Speech-to-Text basics

Stay organized with collections Save and categorize content based on your preferences.

Overview

This document is a guide to the basics of using Speech-to-Text. This conceptual guide covers the types of requests you can make to Speech-to-Text, how to construct those requests, and how to handle their responses. We recommend that all users of Speech-to-Text read this guide and one of the associated tutorials before diving into the API itself.

Try it for yourself

If you're new to Google Cloud, create an account to evaluate how Speech-to-Text performs in real-world scenarios. New customers also get $300 in free credits to run, test, and deploy workloads.

Try Speech-to-Text free

Recognizers

Recognizers are the fundamental resource for recognition in V2. They define a configurable, reusable recognition configuration. Recognizers hold the model used for recognition and a list of language codes used for recognition. These values cannot be overridden when making recognition requests with the recognizer. Recognizers also have a default RecognitionConfig, which can be overridden per recognition request.

A RecognitionConfig contains the following sub-fields:

  • decoding_config: choose to specify either auto_decoding_config to enable automatic detection of audio metadata or an explicit_decoding_config to specify specific audio metadata for recognition. You must set explicit_decoding_config for headerless PCM audio.
  • features: the RecognitionFeatures to set for recognition.
  • adaptation: the SpeechAdaptation to use for recognition. For more information, see the speech adaptation concepts page.

Before making any recognition requests, you first need to create a Recognizer by calling the CreateRecognizer method.
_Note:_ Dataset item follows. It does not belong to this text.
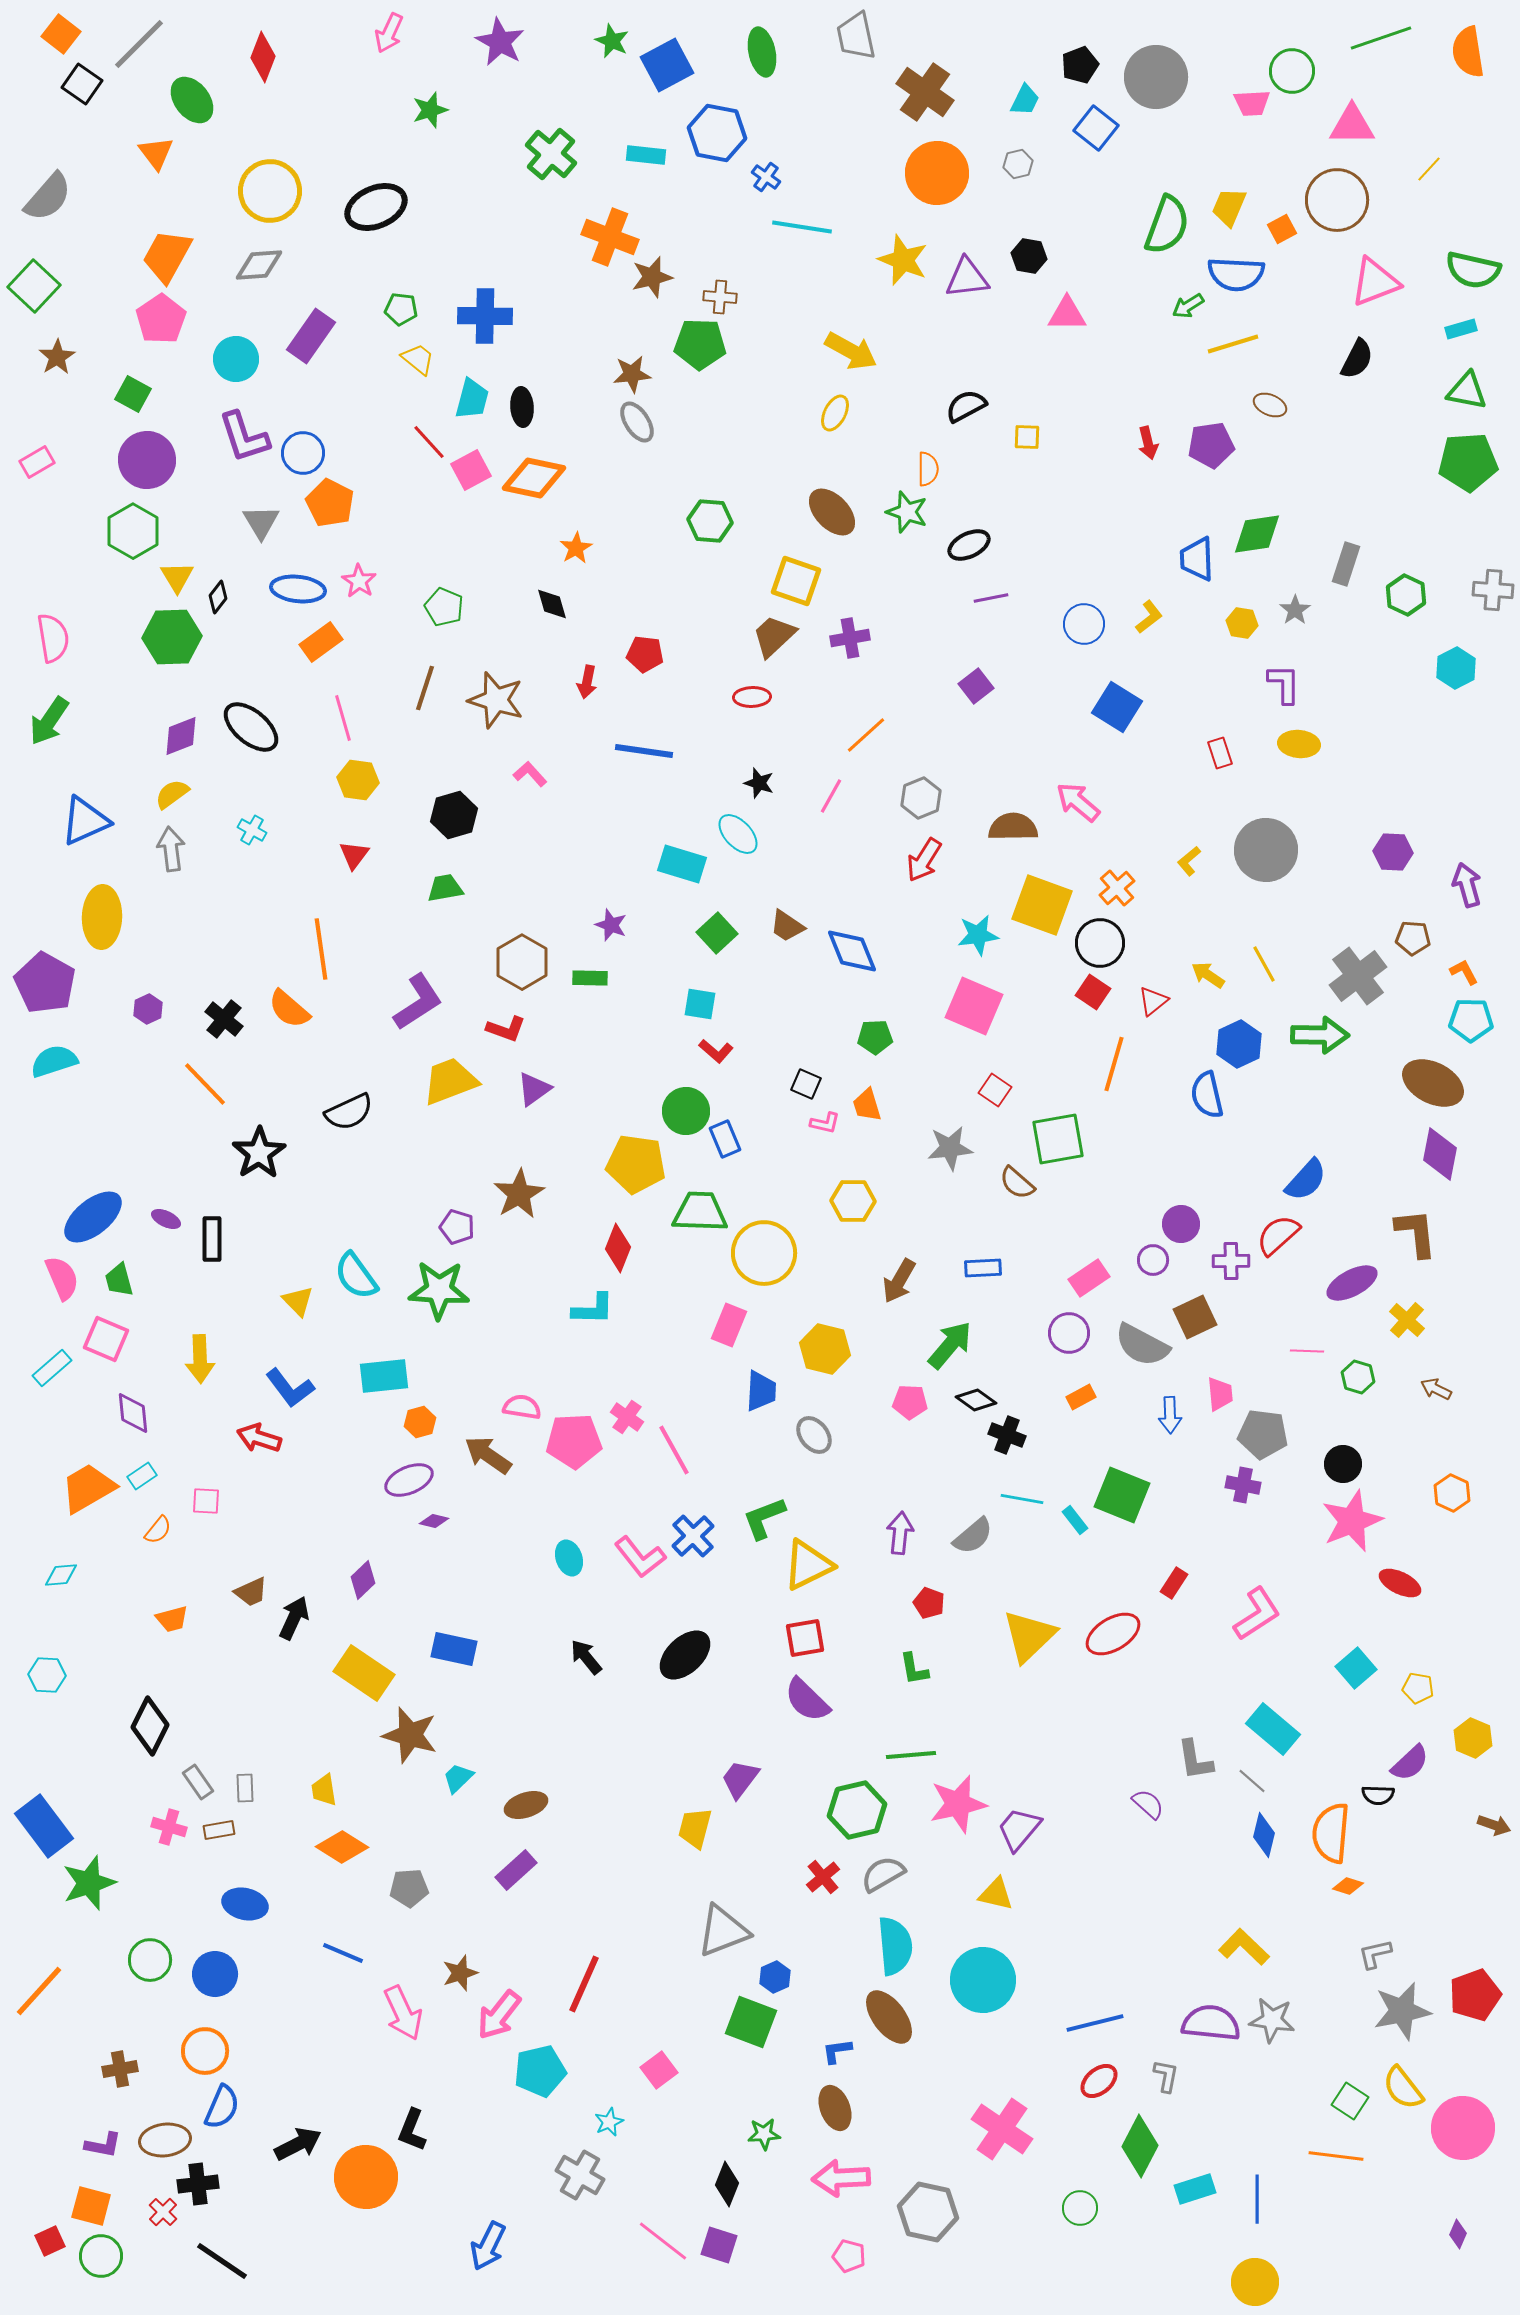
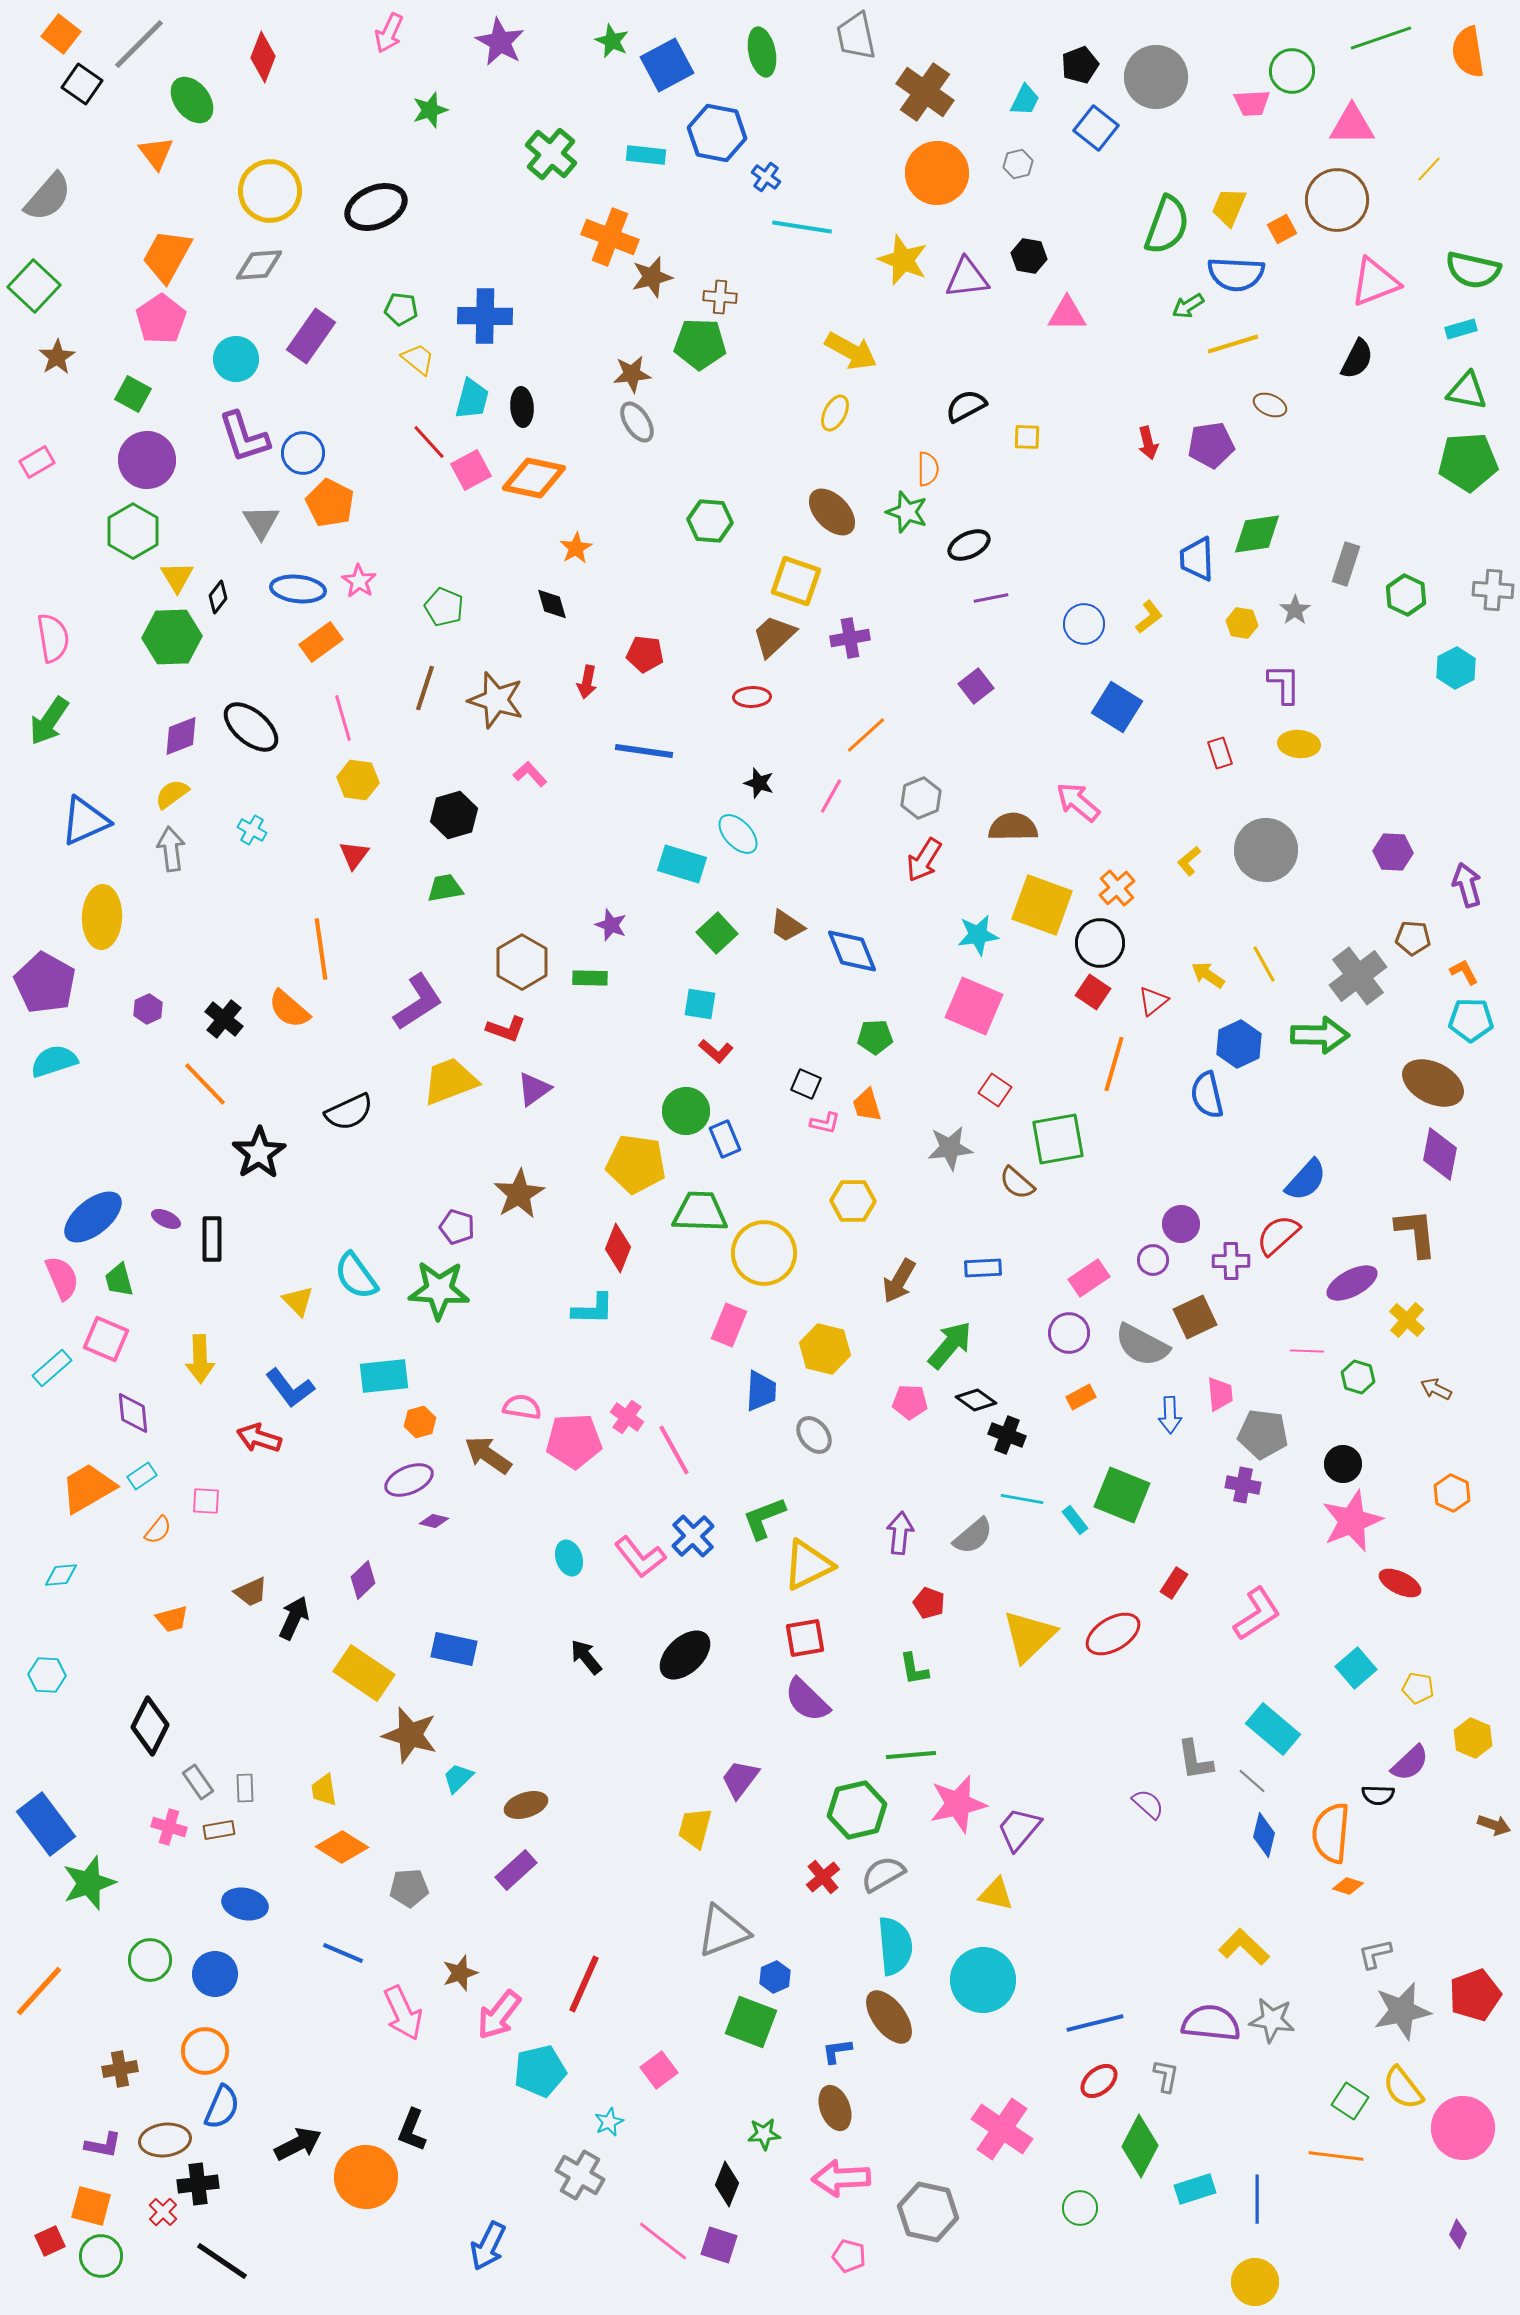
blue rectangle at (44, 1826): moved 2 px right, 2 px up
Then, when making a recognition request, you can specify your Recognizer's name in the request, which should have the below format.

projects/PROJECT_ID/locations/LOCATION/recognizers/RECOGNIZER_ID

Replace PROJECT_ID with your Google Cloud project ID, LOCATION with the desired location (us, global, etc.), and RECOGNIZER_ID with an identifier for your Recognizer.

Speech requests

Speech-to-Text has three main methods to perform speech recognition. These are listed below:

  • Synchronous Recognition (REST and gRPC) sends audio data to the Speech-to-Text API, performs recognition on that data, and returns results after all audio has been processed. Synchronous recognition requests are limited to audio data of 1 minute or less in duration.

  • Streaming Recognition (gRPC only) performs recognition on audio data provided within a gRPC bi-directional stream. Streaming requests are designed for real-time recognition purposes, such as capturing live audio from a microphone. Streaming recognition provides interim results while audio is being captured, allowing result to appear, for example, while a user is still speaking.

Requests contain configuration parameters as well as audio data. The following sections describe these type of recognition requests, the responses they generate, and how to handle those responses in more detail.

Speech-to-Text API recognition

A Speech-to-Text API synchronous recognition request is the simplest method for performing recognition on speech audio data. Speech-to-Text can process up to 1 minute of speech audio data sent in a synchronous request. After Speech-to-Text processes and recognizes all of the audio, it returns a response.

A synchronous request is blocking, meaning that Speech-to-Text must return a response before processing the next request. Speech-to-Text typically processes audio faster than realtime, processing 30 seconds of audio in 15 seconds on average. In cases of poor audio quality, your recognition request can take significantly longer.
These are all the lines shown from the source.